I’d like to compute the GFLOPS of my kernel. Do I have to count all the operation (+ - * / > < …) or only (+ - * /)?

I think its only the +, -, * and /

Because FLOPS is Floating point Operations Per Seconds

And i think < and > are not realy an special operation on fp numbers.


just something additional. For a scientific kernel you usually only count the operations usefull for the task. So addressing calculations, for loop additions etc. (yes for loop is always integer, but some folks make weird things) are not counted for the performance of the real task.

To be fair, one should also be sure to include any host-GPU I/O time in the timings as well…

It’s important to be somewhat conservative with timings, as there are plenty of people out there that think GPU performance numbers are inflated or unrealistic.
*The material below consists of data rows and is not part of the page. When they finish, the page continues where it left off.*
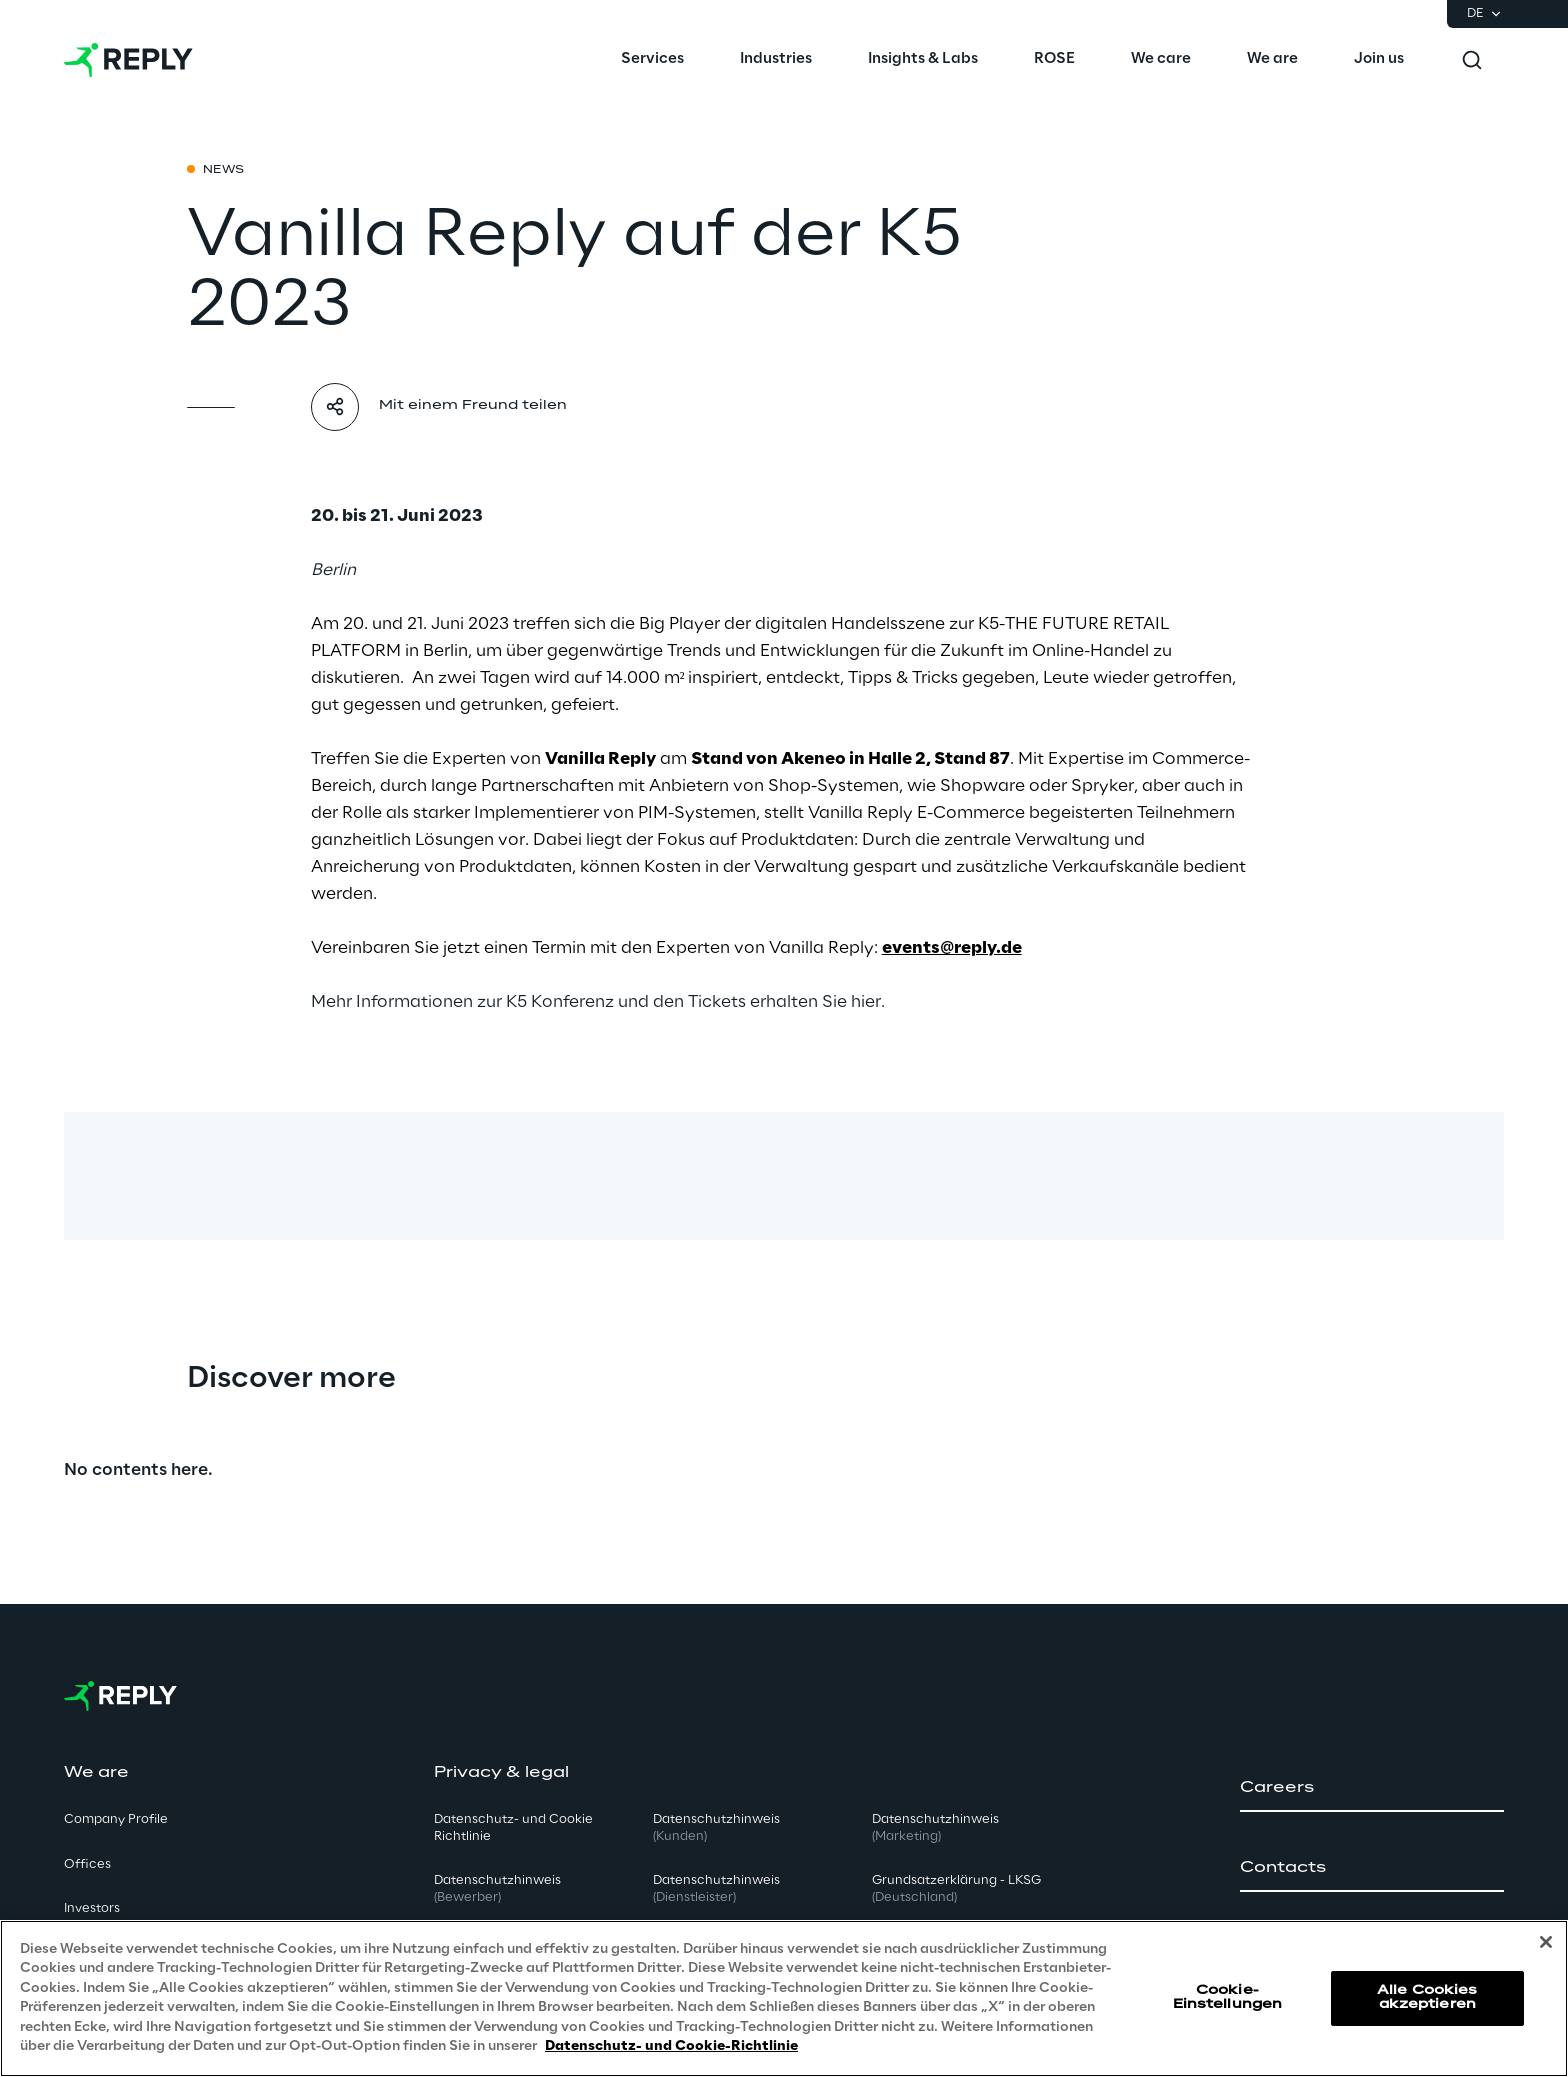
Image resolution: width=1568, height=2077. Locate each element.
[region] (784, 1998)
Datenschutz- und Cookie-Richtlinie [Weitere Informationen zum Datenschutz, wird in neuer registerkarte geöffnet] (671, 2046)
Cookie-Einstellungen (1228, 1997)
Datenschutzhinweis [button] (497, 1889)
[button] (1372, 1788)
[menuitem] (652, 60)
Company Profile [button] (116, 1819)
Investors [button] (92, 1908)
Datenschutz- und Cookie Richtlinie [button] (513, 1828)
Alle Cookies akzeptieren (1427, 1997)
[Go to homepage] (128, 60)
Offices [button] (87, 1864)
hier (866, 1002)
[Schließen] (1546, 1942)
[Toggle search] (1472, 60)
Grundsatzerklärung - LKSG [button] (956, 1889)
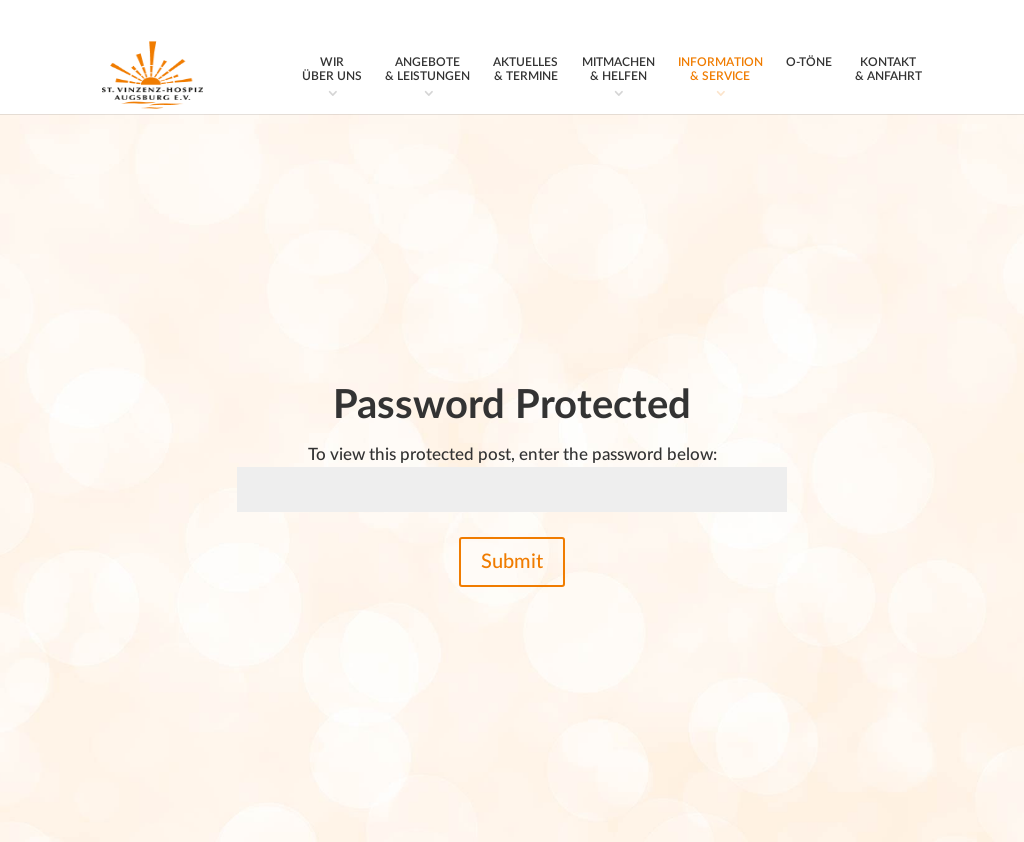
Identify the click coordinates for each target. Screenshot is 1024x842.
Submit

Better to show them that they are NOT inflated, and be conservative, than to give these sort of people any ammunition to use against GPU computing…


When calculating the flop rate to use as a measure of hardware efficiency (i.e. when comparing to 345 GFLOP/s), doesn’t it make more sense not to include the I/O time?

Right, depends on what you want. If you are doing your own benchmarking to decide whether there is any benefit to further optimization of the code, then ignoring the I/O time is appropriate. If you are quoting to others the overall performance of your code, including the I/O time makes sense to convey the total speed of the GPU algorithm.